Cadastro de Acesso – uma alternativa ao conteúdo mínimo obrigatório do cadastro de investidores pessoas naturais nos Participantes da B3

Com o objetivo de reduzir fricções e acelerar a jornada de entrada do investidor pessoa física no mercado de capitais brasileiro, e em linha com diversos pedidos dos nossos clientes, a B3 propôs à CVM a criação de um ambiente regulatório experimental para implementar uma solução simplificada de cadastro de pessoas naturais brasileiras perante os intermediários (“Cadastro de Acesso”), preservando padrões robustos de segurança e integridade.

Como resultado desse processo colaborativo, a CVM publicou a Resolução CVM nº 225, que institui o Cadastro de Acesso – uma alternativa ao conteúdo mínimo previsto na Resolução CVM nº 50, a qual nossos intermediários que ofertam valores mobiliários precisam seguir.

O que muda na prática:

  • Ambiente experimental, controlado e supervisionado: a RCVM 225 autoriza o uso do Cadastro de Acesso por Participantes devidamente habilitados pela B3, com políticas e controles específicos de verificação de identidade, monitoramento de operações suspeitas e PLD/FTP, sem prejuízo das demais obrigações da RCVM 50.
  • Elegibilidade do investidor: novos cadastros de pessoa natural, brasileira e residente, até R$ 30 mil de portfólio, classificados como menor propensão ao risco.
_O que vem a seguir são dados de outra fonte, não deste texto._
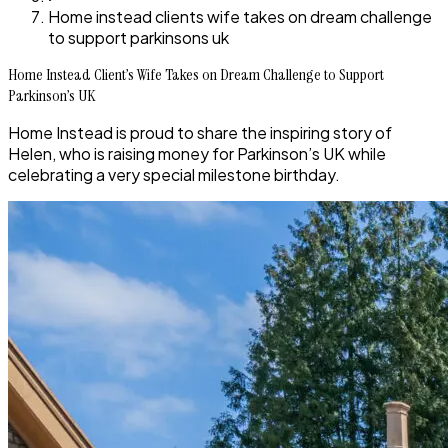
Home instead clients wife takes on dream challenge
to support parkinsons uk
Home Instead Client’s Wife Takes on Dream Challenge to Support
Parkinson’s UK
Home Instead is proud to share the inspiring story of
Helen, who is raising money for Parkinson’s UK while
celebrating a very special milestone birthday.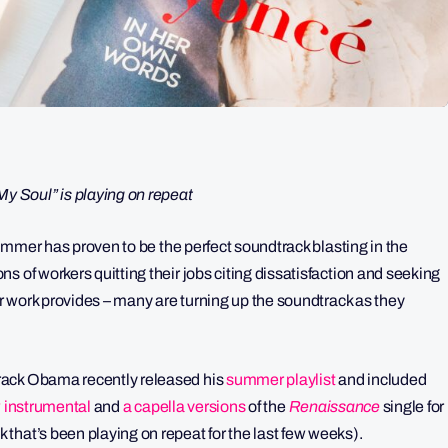
 Soul” is playing on repeat
summer has proven to be the perfect soundtrack blasting in the
ions of workers quitting their jobs citing dissatisfaction and seeking
ir work provides – many are turning up the soundtrack as they
rack Obama recently released his
summer playlist
and included
 instrumental
and
a capella versions
of the
Renaissance
single for
that’s been playing on repeat for the last few weeks).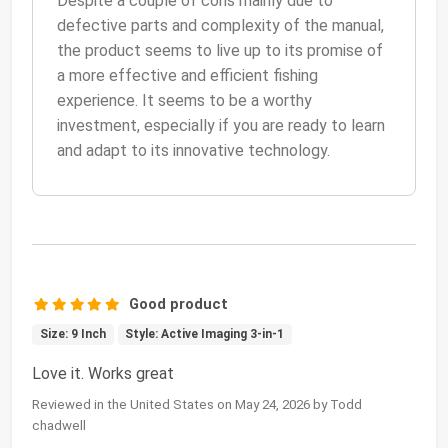
Despite a couple of cons mainly due to
defective parts and complexity of the manual,
the product seems to live up to its promise of
a more effective and efficient fishing
experience. It seems to be a worthy
investment, especially if you are ready to learn
and adapt to its innovative technology.
Good product
Size: 9 Inch
Style: Active Imaging 3-in-1
Love it. Works great
Reviewed in the United States on May 24, 2026 by Todd
chadwell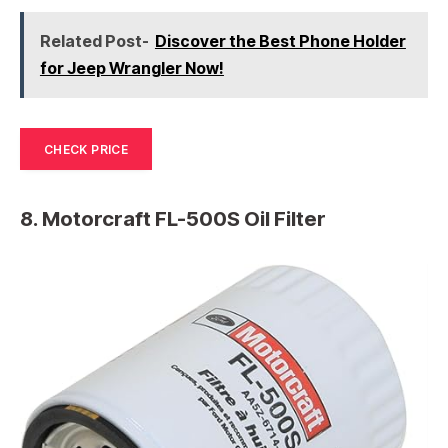
Related Post-
Discover the Best Phone Holder
for Jeep Wrangler Now!
CHECK PRICE
8. Motorcraft FL-500S Oil Filter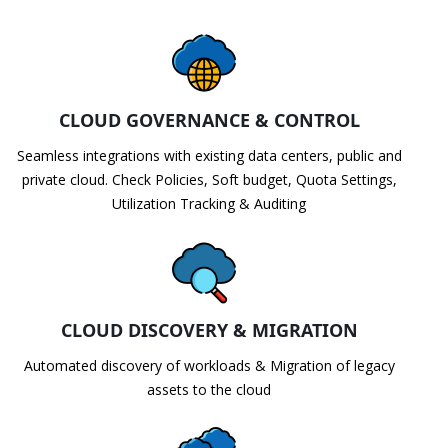
CLOUD GOVERNANCE & CONTROL
Seamless integrations with existing data centers, public and
private cloud. Check Policies, Soft budget, Quota Settings,
Utilization Tracking & Auditing
CLOUD DISCOVERY & MIGRATION
Automated discovery of workloads & Migration of legacy
assets to the cloud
Ao ultrapassar esse limite, ou mudar a classificação de risco, o cadastro deve ser complementado (conteúdo mínimo do Anexo B da RCVM 50).
  • Aprovação prévia das regras da B3: a B3 elaborou o Guia para Cadastro de Acesso que detalha condições, critérios e procedimentos para habilitação e permanência dos participantes no serviço.
  • Vigência do ambiente experimental: a CVM avaliará os resultados do Cadastro de Acesso ao longo de até 5 anos, podendo interromper, prorrogar ou tornar permanente conforme resultados.